Preliminary composite PMI falls more than expected to 56.1

By William L. Watts, MarketWatch
LONDON (MarketWatch) -- European manufacturing activity expanded at a more modest pace in August, indicating that the economic recovery has slowed, but remains on track for solid growth after a strong second quarter.

The preliminary euro-zone composite index compiled by Markit slipped to a two-month low of 56.1 this month, down from 56.7 in July, according to a monthly survey of purchasing managers released Monday.

Economists had forecast a more modest decline to 56.3.

A PMI of more than 50 indicates growth in activity, while a reading of less than 50 signals contraction.

The euro (EURUSD 1.2699, -0.0001, -0.0079%) traded at $1.2710 versus the U.S. dollar, little changed from Friday.

The data indicated the recovery "lost only slight momentum" from the second quarter, leaving gross domestic product on track for quarterly growth of 0.7%, said Chris Williamson, chief economist at Markit.

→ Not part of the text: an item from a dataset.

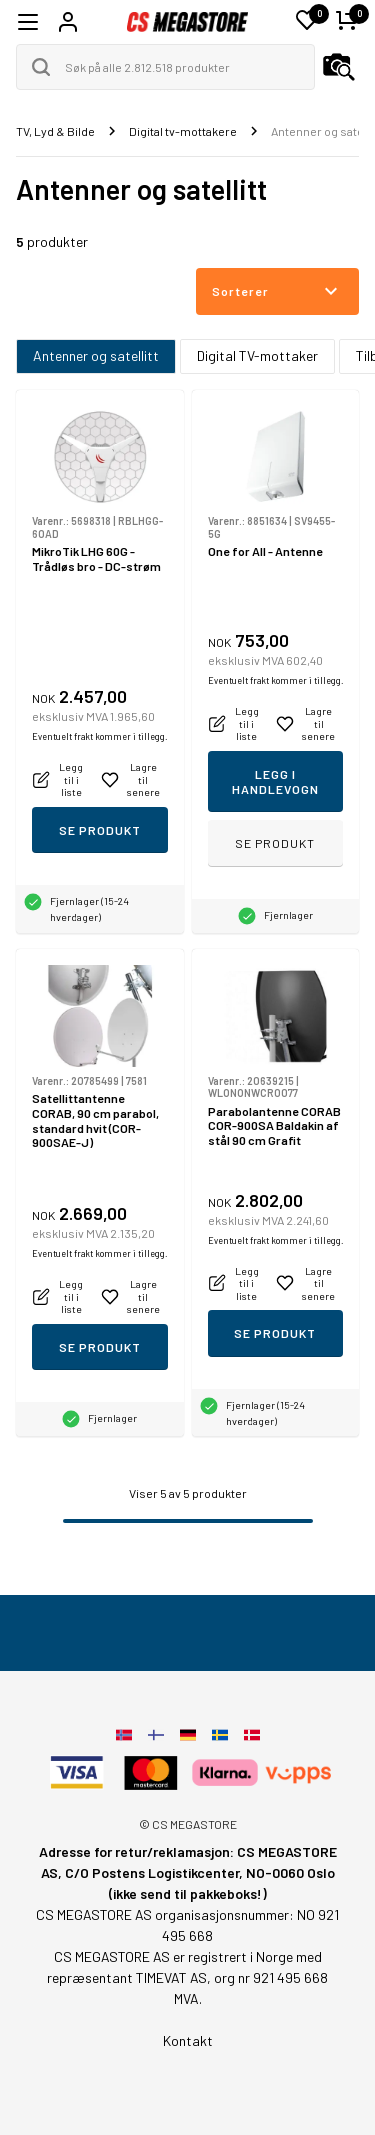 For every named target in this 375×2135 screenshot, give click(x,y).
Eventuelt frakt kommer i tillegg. (99, 736)
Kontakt (188, 2040)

Euro-zone GDP expanded 1% in the second quarter, its strongest quarterly growth in three years. The expansion was driven in large part by 2.2% quarterly growth in Germany, its strongest quarterly expansion since 1990.

But the still-robust headline PMI number masks "worrying developments," Williamson said, noting that the recovery remains largely depended on strong growth in Germany, Europe's largest economy, and France, the second largest, while activity in the rest of the region slowed to "near stagnation."

Germany's composite index rose to 59.3 in August from 59.0, with a weaker reading in manufacturing offset by accelerating services activity.

For the euro zone as a whole, the manufacturing PMI slipped to a six-month low of 55.0 from 56.7 in July. The services index dropped to 55.6 from 55.8 last month.

"All in all, the manufacturing-led decline in the August composite PMI confirms that the euro zone is far from immune to the U.S.-led slowdown in global growth momentum," said Martin van Vliet, economist at ING Bank in Brussels. "But for the time being the index still points to decent growth. Let's enjoy it while it lasts."